►

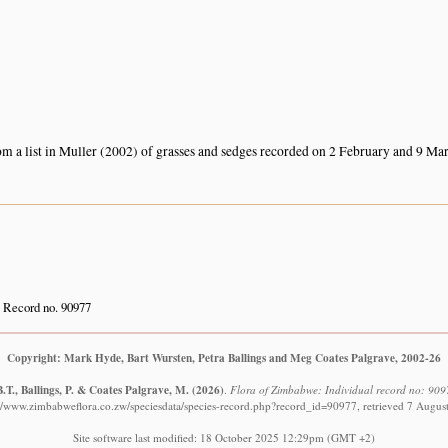
om a list in Muller (2002) of grasses and sedges recorded on 2 February and 9 Ma
Record no. 90977
Copyright: Mark Hyde, Bart Wursten, Petra Ballings and Meg Coates Palgrave, 2002-26
.T., Ballings, P. & Coates Palgrave, M.
(2026)
.
Flora of Zimbabwe: Individual record no: 9097
://www.zimbabweflora.co.zw/speciesdata/species-record.php?record_id=90977, retrieved 7 Augus
Site software last modified: 18 October 2025 12:29pm (GMT +2)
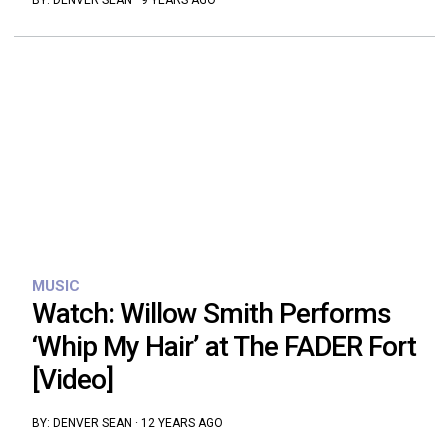
BY:
DENVER SEAN
·
9 YEARS AGO
MUSIC
Watch: Willow Smith Performs
‘Whip My Hair’ at The FADER Fort
[Video]
BY:
DENVER SEAN
·
12 YEARS AGO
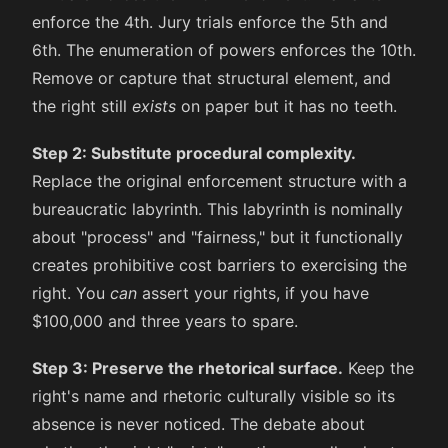
enforce the 4th. Jury trials enforce the 5th and
6th. The enumeration of powers enforces the 10th.
Remove or capture that structural element, and
the right still
exists
on paper but it has no teeth.
Step 2: Substitute procedural complexity.
Replace the original enforcement structure with a
bureaucratic labyrinth. This labyrinth is nominally
about "process" and "fairness," but it functionally
creates prohibitive cost barriers to exercising the
right. You
can
assert your rights, if you have
$100,000 and three years to spare.
Step 3: Preserve the rhetorical surface.
Keep the
right's name and rhetoric culturally visible so its
absence is never noticed. The debate about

◄

▶ [WORK TO COMPLETE]: With the pictures omitted, print precisely the lines from the one with "12 YEARS AGO" to the final line of the records, both included.

▶ [TASK OUTPUT]:
12 YEARS AGO
enforce the 4th. Jury trials enforce the 5th and
6th. The enumeration of powers enforces the 10th.
Remove or capture that structural element, and
the right still
exists
on paper but it has no teeth.
Step 2: Substitute procedural complexity.
Replace the original enforcement structure with a
bureaucratic labyrinth. This labyrinth is nominally
about "process" and "fairness," but it functionally
creates prohibitive cost barriers to exercising the
right. You
can
assert your rights, if you have
$100,000 and three years to spare.
Step 3: Preserve the rhetorical surface.
Keep the
right's name and rhetoric culturally visible so its
absence is never noticed. The debate about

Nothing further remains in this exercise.